REQUIRED WORK: List all lines in the material below that contain "Festival".
-=-=-=-=-
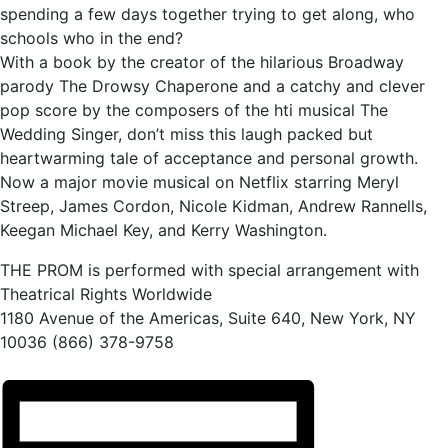
spending a few days together trying to get along, who
schools who in the end?
With a book by the creator of the hilarious Broadway
parody The Drowsy Chaperone and a catchy and clever
pop score by the composers of the hti musical The
Wedding Singer, don’t miss this laugh packed but
heartwarming tale of acceptance and personal growth.
Now a major movie musical on Netflix starring Meryl
Streep, James Cordon, Nicole Kidman, Andrew Rannells,
Keegan Michael Key, and Kerry Washington.
THE PROM is performed with special arrangement with
Theatrical Rights Worldwide
1180 Avenue of the Americas, Suite 640, New York, NY
10036 (866) 378-9758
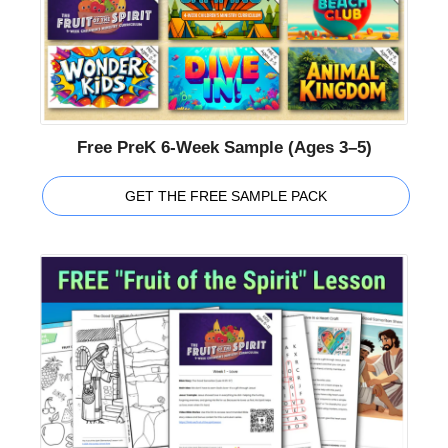
Free PreK 6-Week Sample (Ages 3–5)
GET THE FREE SAMPLE PACK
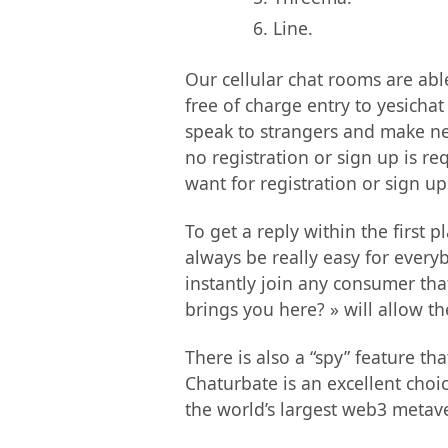
Line.
Our cellular chat rooms are abl
free of charge entry to yesicha
speak to strangers and make new
no registration or sign up is req
want for registration or sign up
To get a reply within the first
always be really easy for ever
instantly join any consumer tha
brings you here? » will allow th
There is also a “spy” feature th
Chaturbate is an excellent choi
the world’s largest web3 metaver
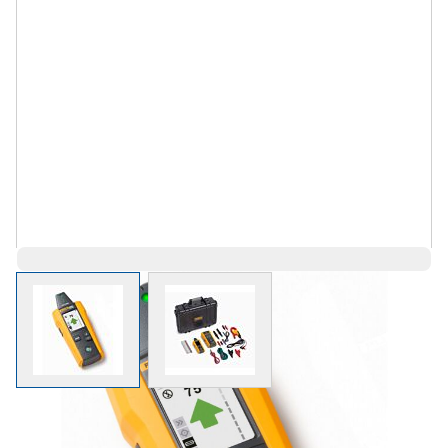
View larger image
View larger image
$2,842.79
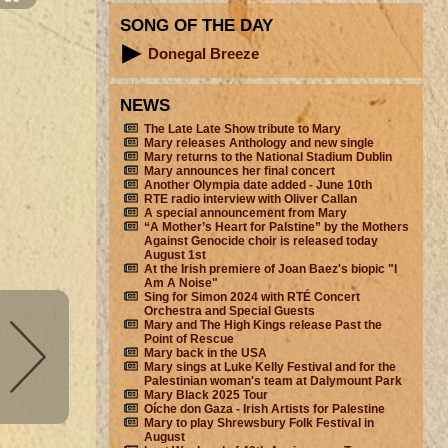
SONG OF THE DAY
Donegal Breeze
NEWS
The Late Late Show tribute to Mary
Mary releases Anthology and new single
Mary returns to the National Stadium Dublin
Mary announces her final concert
Another Olympia date added - June 10th
RTE radio interview with Oliver Callan
A special announcement from Mary
“A Mother’s Heart for Palstine” by the Mothers
Against Genocide choir is released today
August 1st
At the Irish premiere of Joan Baez's biopic "I
Am A Noise"
Sing for Simon 2024 with RTÉ Concert
Orchestra and Special Guests
Mary and The High Kings release Past the
Point of Rescue
Mary back in the USA
Mary sings at Luke Kelly Festival and for the
Palestinian woman's team at Dalymount Park
Mary Black 2025 Tour
Oíche don Gaza - Irish Artists for Palestine
Mary to play Shrewsbury Folk Festival in
August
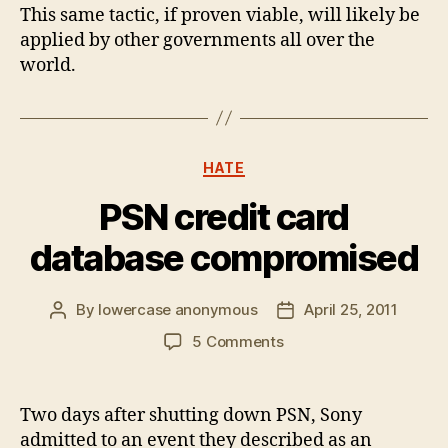
This same tactic, if proven viable, will likely be
applied by other governments all over the
world.
Categories
HATE
PSN credit card
database compromised
By
lowercase anonymous
April 25, 2011
Post
Post
author
date
on
5 Comments
PSN
credit
card
Two days after shutting down PSN, Sony
database
admitted to an event they described as an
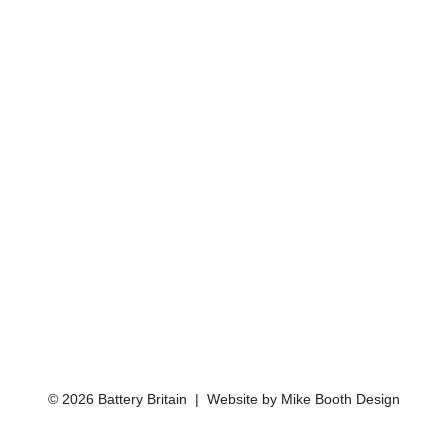
© 2026 Battery Britain | Website by
Mike Booth Design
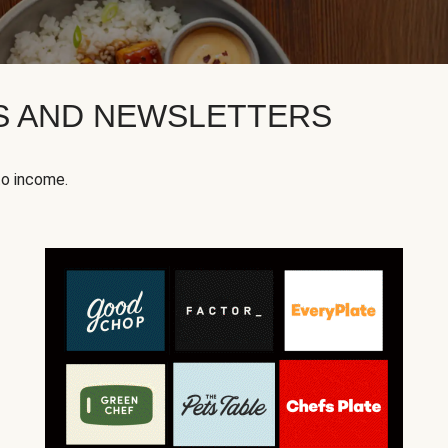
KS AND NEWSLETTERS
to income.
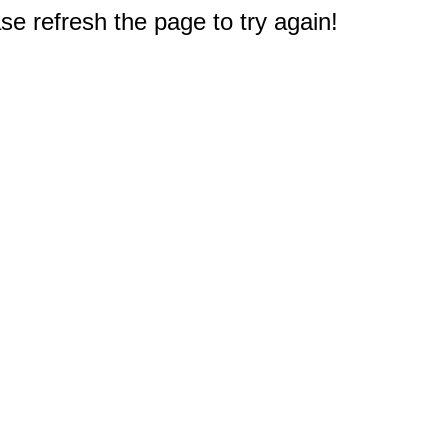
e refresh the page to try again!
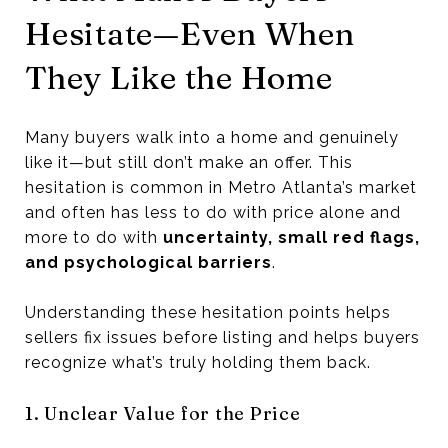
Hesitate—Even When
They Like the Home
Many buyers walk into a home and genuinely
like it—but still don’t make an offer. This
hesitation is common in Metro Atlanta’s market
and often has less to do with price alone and
more to do with
uncertainty, small red flags,
and psychological barriers
.
Understanding these hesitation points helps
sellers fix issues before listing and helps buyers
recognize what’s truly holding them back.
1. Unclear Value for the Price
-=-=-=-=-
SOLUTION TO THIS TASK:
Mary sings at Luke Kelly Festival and for the
Mary to play Shrewsbury Folk Festival in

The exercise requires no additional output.